Il terzo è l’illuminazione o estasi mistica. Il mistico è una persona che ha un solo o principale scopo nella vita: quello di entrare in comunione, farsi uno, con l’universo che lo circonda (l’universo fisico, costituito dalla natura, e l’universo antropologico, costituito dai suoi simili). Dio è solo la metafora di questo Tutto, con il quale il mistico aspira a connettersi.

Quando vive (nei pochi, rari o, per alcuni fortunati, molti momenti in cui riesce a vivere) l’esperienza dell’illuminazione o dell’estasi (che non è facile da definire, proprio perché essa ha a che fare con il mistero, l’essenza stessa della vita) entra in contatto con l’assoluto (o, almeno ha l’impressione, la percezione, quasi fisica, di entrare in contatto con un qualcosa o qualcuno che per lui è l’assoluto).

Concludo provando a rispondere alla seconda delle due domande che erano insorte in me all’inizio di questa riflessione: che cosa spinge l’uomo a ricercare l’assoluto nella sua vita? o (ponendo la stessa domanda da un altro versante) che cosa lo predispone all’insinuarsi (come dice Masullo) o all’irrompere (come propendo a dire io) dell’assoluto nella quotidianità della sua esistenza?

La mia risposta è secca, netta, precisa: la noia.

L’uomo deve combattere con una malattia, un tarlo incombente, che può diventare addirittura un vero e proprio cancro, in grado di rovinare qualsiasi situazione esistenziale, anche quella di massimo benessere, perfino quella, rara e pure da alcuni sperimentata, almeno in certi momenti, che potremmo definire di felicità.

Questa malattia è la monotonia, la routine, la ripetitività. Che a loro volta producono lo stato d’animo della noia, il tarlo in grado di rodere e consumare anche la più perfetta delle gioie e delle felicità.

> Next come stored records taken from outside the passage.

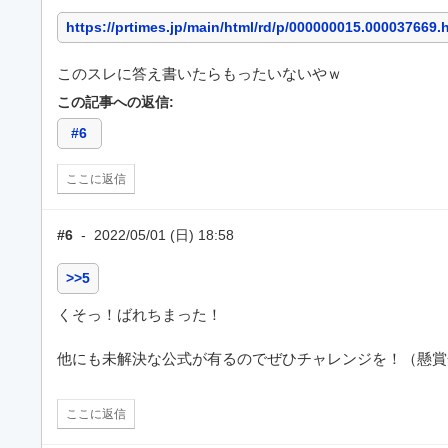
https://prtimes.jp/main/html/rd/p/000000015.000037669.
このスレに答え書いたらもったいないやｗ
この記事への返信:
#6
ここに返信
#6
-
2022/05/01 (日) 18:58
>>5
くそっ！ばれちまった！
他にも未解決な公式が有るのでぜひチャレンジを！（懸賞
ここに返信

L’unico rimedio, farmaco in grado di guarire da questa malattia o, almeno, di interrompere il suo circuito perverso e il suo progressivo aggravamento è l’incontro con l’assoluto o, meglio, con ciò che l’uomo si illude sia l’assoluto, definendolo con questo termine, in fondo del tutto convenzionale.

Questo incontro può avvenire, a mio avviso, solo nei cinque modi che ho provato a descrivere sopra. Anche se non posso escludere che ce ne siano degli altri.

Un altro, il primo che mi viene in mente in questo momento, è forse il gioco. Anche se il gioco mi sembra parecchio più futile, effimero e meno potente degli altri cinque per l’effetto terapeutico che può avere sulla malattia di cui parlavo prima.

Come tutti i farmaci, però, anche quelli da me indicati hanno delle controindicazioni. Che, in alcuni casi, possono essere addirittura devastanti, disastrosi. Come afferma Masullo e come ci dicono le biografie di molti amanti, artisti, filosofi, scienziati e mistici.

Eppure credo che davanti all’uomo ci siano solo due opportunità, due scelte: o quella di un’esistenza potremmo dire senza storia, una vita mancata, persa nella tranquilla mediocrità del quotidiano; o quella di azzardare il rischio, l’avventura dell’incontro (almeno momentaneo) con l’assoluto, con lo straordinario.

In questo secondo caso, è vero, l’uomo corre il pericolo di andare incontro a un esito che potrebbe essere disastroso. Da temere, ma non certo.

Nel primo caso, invece, il disastro è sicuro, perché è già in atto. Non c’è neanche bisogno di temerlo, perché è già presente.